Uno por uno, en todos los grandes temas del comercio, Colombia debería adelantar un debate público orientado por la decisión de acelerar la internacionalización de la economía. En los temas candentes de propiedad intelectual, inversiones, dumping y otros, el gobierno y la comunidad empresarial colombiana deberían formular propuestas realistas y atractivas, para llevarlas a todas las mesas de negociación. Una nueva política comercial tendrá costos, pero lo importante para el país es que estos temas se discutan abiertamente.

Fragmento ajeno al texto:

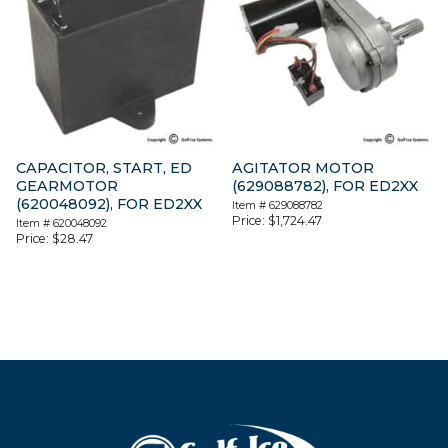
CAPACITOR, START, ED
AGITATOR MOTOR
GEARMOTOR
(629088782), FOR ED2XX
(620048092), FOR ED2XX
Item #
629088782
Price:
$
1,724.47
Item #
620048092
Price:
$
28.47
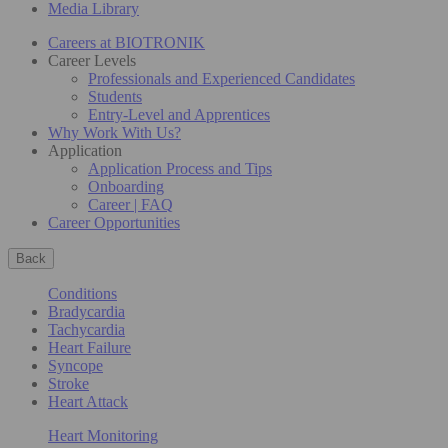
Media Library
Careers at BIOTRONIK
Career Levels
Professionals and Experienced Candidates
Students
Entry-Level and Apprentices
Why Work With Us?
Application
Application Process and Tips
Onboarding
Career | FAQ
Career Opportunities
Back
Conditions
Bradycardia
Tachycardia
Heart Failure
Syncope
Stroke
Heart Attack
Heart Monitoring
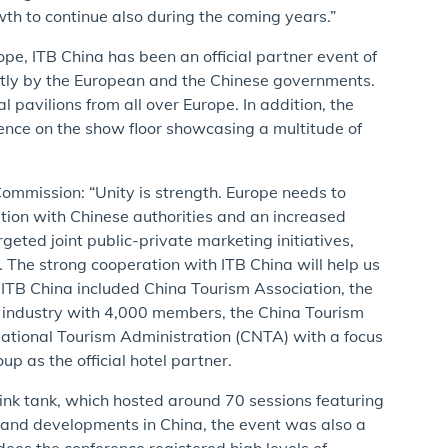
th to continue also during the coming years.”
ope, ITB China has been an official partner event of
intly by the European and the Chinese governments.
l pavilions from all over Europe. In addition, the
nce on the show floor showcasing a multitude of
ommission: “Unity is strength. Europe needs to
tion with Chinese authorities and an increased
eted joint public-private marketing initiatives,
. The strong cooperation with ITB China will help us
 ITB China included China Tourism Association, the
sm industry with 4,000 members, the China Tourism
National Tourism Administration (CNTA) with a focus
p as the official hotel partner.
hink tank, which hosted around 70 sessions featuring
s and developments in China, the event was also a
ees the conference registered high levels of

Como dice Nicolás Lloreda, abogado colombiano de la firma Sidley, Austin, Brown & Wood, de Washington: "En su relación comercial con Estados Unidos, Colombia no puede seguir dependiendo de unas preferencias unilaterales como el ATPDEA. Pero tiene que pensar cuánto le va a costar obtener un TLC".

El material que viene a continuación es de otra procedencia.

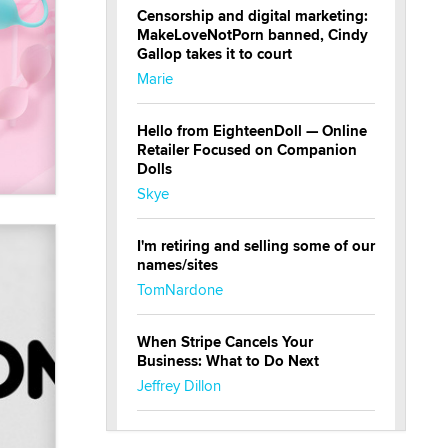
Censorship and digital marketing:
MakeLoveNotPorn banned, Cindy
Gallop takes it to court
Marie
Hello from EighteenDoll — Online
Retailer Focused on Companion
Dolls
Skye
I'm retiring and selling some of our
names/sites
TomNardone
When Stripe Cancels Your
Business: What to Do Next
Jeffrey Dillon
New here - I'm Tigerlily, from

Con un objetivo claro, es posible avanzar en medio de las numerosas fuentes de incertidumbre que se presentarán en el camino. Si Estados Unidos quisiera un acuerdo bilateral con nosotros, excelente; un acuerdo con Estados Unidos y la preservación de las preferencias arancelarias con Venezuela (que podría darse en el futuro con un acuerdo de libre comercio en lugar de una unión aduanera) sería buen negocio para el país, como lo ha planteado el economista Ricardo Rocha, del Centro de Estudios para el Desarrollo Económico (CEDE), de la Universidad de los Andes. Si lo de Estados Unidos no marcha rápidamente, seguiríamos por el mundo buscando socios. Si el Alca se consolida rápidamente, pues mejor; pero si se dilata, igual mantendríamos la ruta. No se trata de firmar acuerdos comerciales parciales para excluir al resto del mundo, pues eso reduce el bienestar del país, sino de avanzar hacia una apertura cada vez mayor, no solo con América sino también con Europa, pues en ese gran mercado ampliado se obtendrían las mayores ganancias de bienestar, como lo ha demostrado el economista Hernán Vallejo, también del CEDE. Poco a poco, Colombia extendería su acceso a mercados, para convertirse en la plataforma exportadora que debería ser por derecho propio. Esa es la estrategia.